In sum our DC went to high school with a couple similar students, one was close to VAL one was not even top10%, Both had top rigor in stem. Both had some mildly lackluster grade/score/class choice outside of stem that indicated a minor issue in non-stem compared to top peers. Both had very similar unidimensional EC related to writing code and obsession with it. Lower ranked one did not get in to any T25 and the other one got into Umich and GT OOS but flat rejected every ivy and stanford, though they did not ED and Cornell ED may have worked for them. This is a private that sends 3-4 kids to IVY/MIT/stanford unhooked every year (and a few more hooked). The top schools picked the students who had the straight 5s, super high raw intelligence, easily above 1530 one sitting first try, and were driven and had impactful ECs but were not unidimensional.

Take this with a grain of salt maybe he is in a feeder school that sends 10-15% to ivy + your student will make the cut. high school matters a lot. Ask his college counseling dean.
Anonymous
^Adding the 3 who got into ivy/stanford unhooked were also stem kids and also got in to Umich and GT OOS which are no slouch but not what the very top chases at our school
Anonymous
Anonymous wrote:
Anonymous wrote:I interview kids for the HYP (not S) I went to. I've seen several kids with passion projects of ~1000 users that did not get in. Entrepreneurship in and of itself does not seem to be valued by my school.

Accomplishments that have been in my observation more valued tend to be ones where the student is evaluated by a panel of experts, such as state or national science fairs, getting into a competitive state department study abroad program, prestigious summer programs like Ross - or TASP before it went off the deep end, etc. Adcoms value the input of panels that think and behave like adcoms.


What if he can get to 2000 users by the time he sends in his application?
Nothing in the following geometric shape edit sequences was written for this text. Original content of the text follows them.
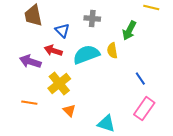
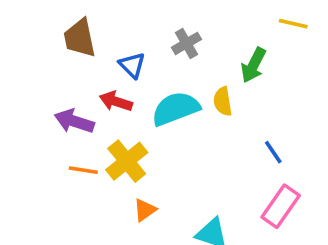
gray cross: (92, 19) -> (186, 43), turned -35
orange line: (29, 103) -> (83, 170), moved
orange triangle: (69, 111) -> (145, 210), turned 40

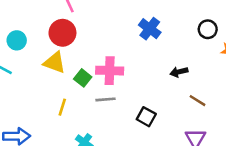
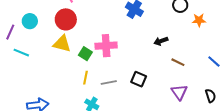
cyan circle: (17, 40) -> (30, 21), moved
gray line: (106, 99) -> (109, 82), moved
yellow line: (62, 107) -> (86, 78), moved

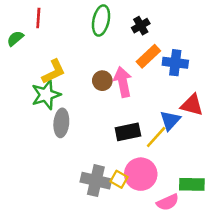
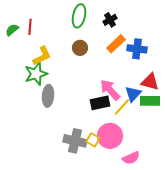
red line: (38, 18) -> (30, 27), moved
brown circle: (102, 81) -> (80, 48), moved
pink arrow: (123, 82) -> (110, 90), moved, turned -30
green rectangle: (192, 184) -> (150, 101), moved

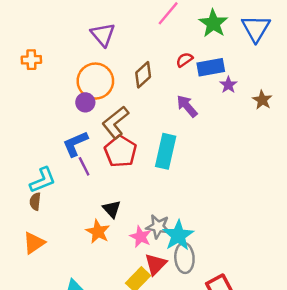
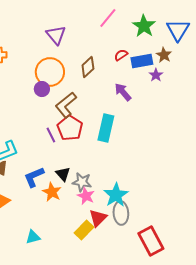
brown star: (262, 100) -> (164, 55), moved
blue L-shape: (75, 144) -> (34, 177), moved
purple line: (84, 166) -> (51, 135), moved
gray star: (158, 227) -> (82, 182), moved

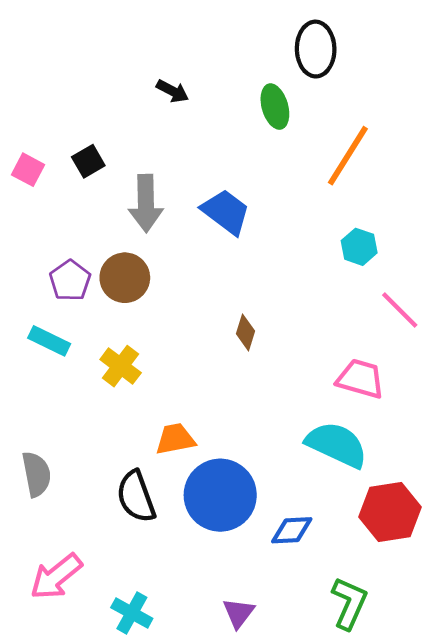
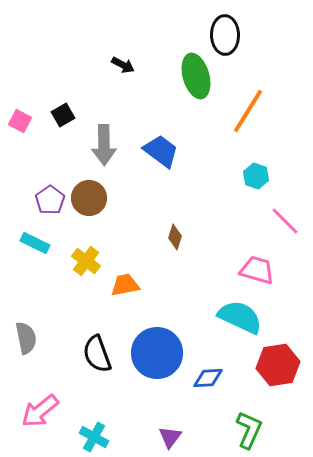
green ellipse: (275, 107) -> (196, 76), size x1.4
orange trapezoid: (175, 439) -> (125, 285), moved

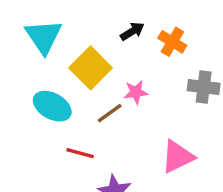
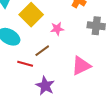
brown line: (110, 113) -> (42, 51), moved

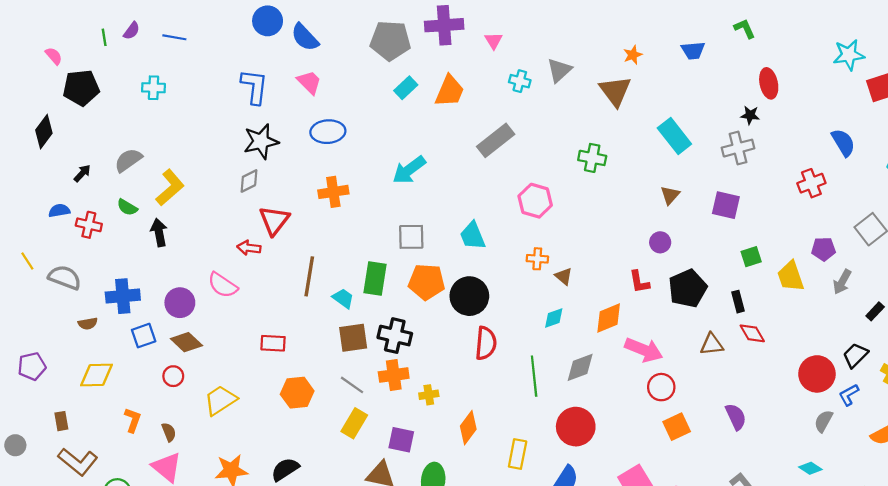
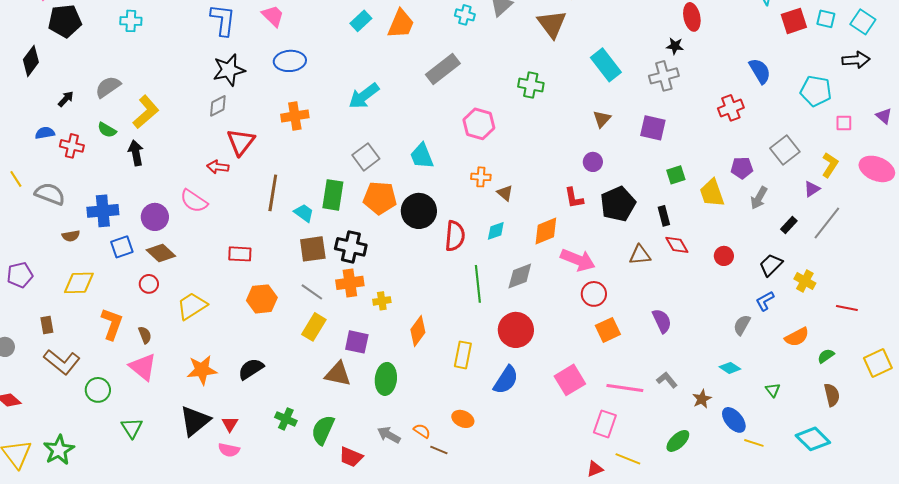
gray square: (411, 237) -> (366, 157), turned -36
red semicircle: (486, 343) -> (455, 236), moved
red circle: (817, 374) -> (724, 256), moved, size x0.6
orange L-shape: (133, 420) -> (112, 324), size x1.4

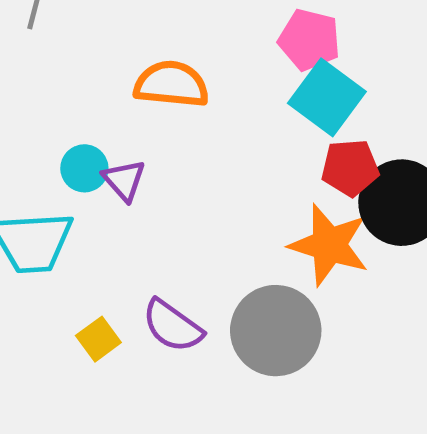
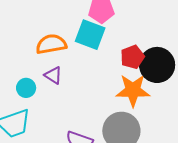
cyan square: (327, 97) -> (90, 35), moved
purple triangle: (124, 180) -> (53, 75), moved

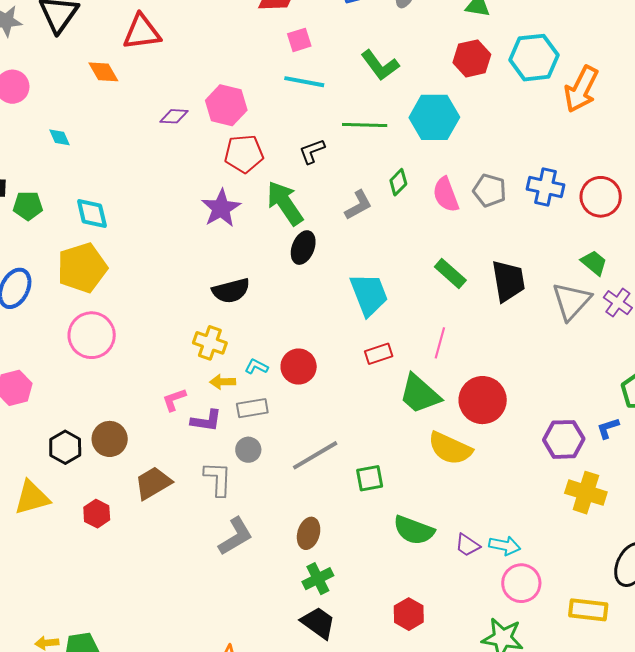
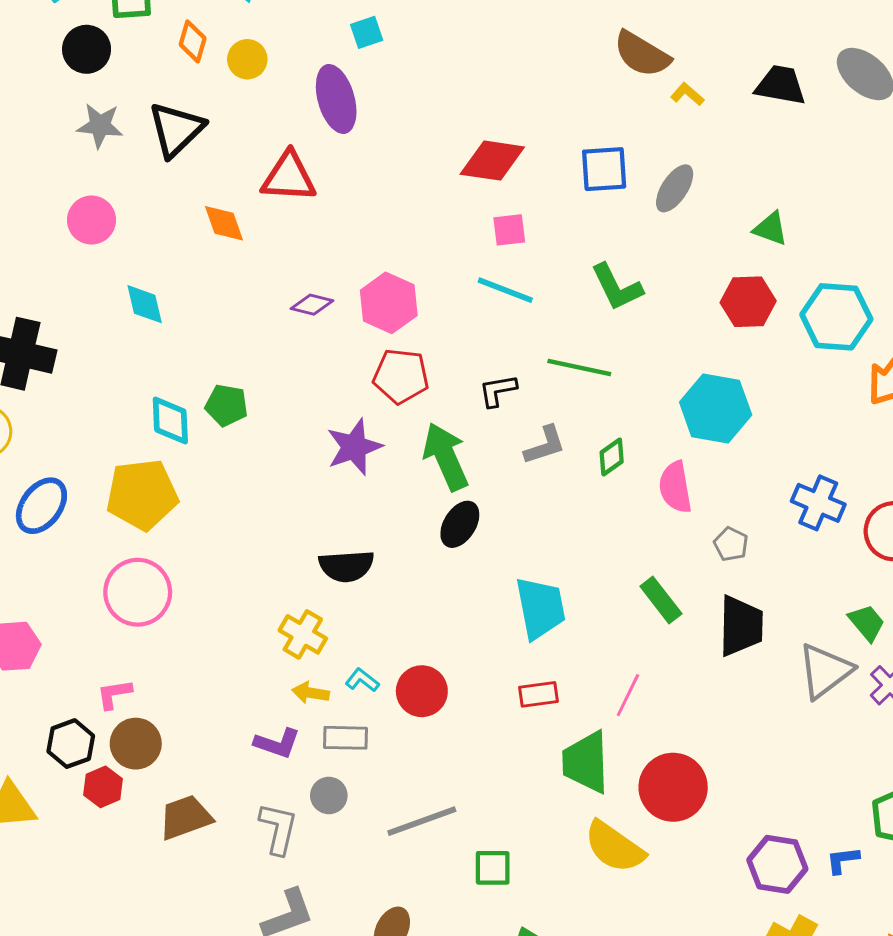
cyan hexagon: (434, 117) -> (716, 409), moved
cyan diamond: (59, 137) -> (145, 304), size x1.4
gray pentagon: (490, 190) -> (731, 544), moved, size x0.7
gray L-shape: (358, 205) -> (545, 445), moved
green pentagon: (28, 206) -> (227, 405), moved
green trapezoid: (420, 394) -> (586, 762), turned 36
pink L-shape: (174, 400) -> (114, 694), moved
red hexagon: (97, 514) -> (103, 787), moved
Would that added impact help? Stanford is his top choice so maybe they will apply different criteria than H-Y-P?


NO. He needs to focus on his non-stem classes and being human and relatable.
Anonymous
Anonymous wrote:
Anonymous wrote:I would worry more about not spending time with friends. That is very upsetting.

Stanford will take him or not. You need to prepare him for the unpredictability.


I am the OP. I don't know how to do this. I feel he will take a rejection very badly.

I keep asking him to spend more time with friends as I did at his age. But he says if you dream big there's no time for that. I do worry.


I'm pp. Your child sounds driven and brilliant and wonderful. There are lots of driven and brilliant and wonderful people with incredible accomplishments who will not gain acceptance to the school of their choice. I genuinely think therapy now, before all of the decisions come out, is critical. What may be the worst case scenario is that he does go to Stanford and realizes that he worked so hard for something that isn't a magic key to happiness. He needs to engage in something other than a goal that is not in his realm of control.